The NSF Engineering Research Center for Smart Streetscapes (CS3) will advance livable and safe communities through real-time, hyper-local streetscape applications built on advancements in edge-cloud technology, wireless-optical engineering, visual analytics, computer security, and social science. CS3 will unite varied research communities through a convergent research model that delivers innovations across five engineering and scientific areas: (1) Wi-Edge ? the integration of high-speed wireless-optical networking, high-performance edge-cloud computing, and software-defined radios and networking; (2) Situational Awareness ? fine-scale, real-time observation, modeling, and forecasting of human behavior over variable time horizons at streetscape scales; (3) Security, Privacy & Governance ? addressing socio-technical barriers of privacy and security within locally intelligent streetscapes, yielding a software pipeline for streetscape applications that gives community-configurable guarantees of privacy, reliability, and transparency; (4) Public Interest Technology ? understanding the interactions between the social landscape and CS3 technologies, applications, and security/privacy policies and the resulting regional economic development; and (5) Streetscape Applications ? incorporating the distinct ways in which individual communities read, interpret, and respond to local intelligence within the design process in order to optimize community-specific benefits.
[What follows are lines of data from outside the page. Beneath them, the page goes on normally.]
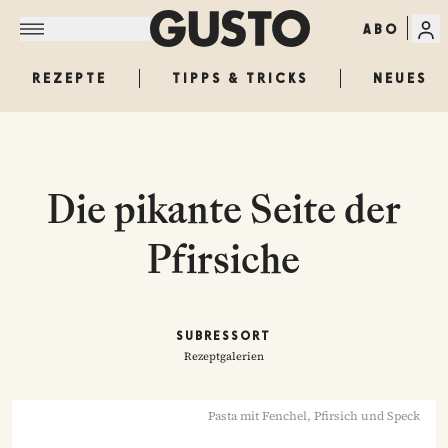
ABO
REZEPTE
TIPPS & TRICKS
NEUES
Die pikante Seite der
Pfirsiche
SUBRESSORT
Rezeptgalerien
Pasta mit Fenchel, Pfirsich und Speck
CS3 will advance fundamental knowledge in civil and urban systems engineering, electrical and network engineering, AI-powered visual analytics and sensor fusion, computer privacy and security, and public interest technology ? catalyzing and coalescing the emerging discipline of smart cities.

This award reflects NSF's statutory mission and has been deemed worthy of support through evaluation using the Foundation's intellectual merit and broader impacts review criteria.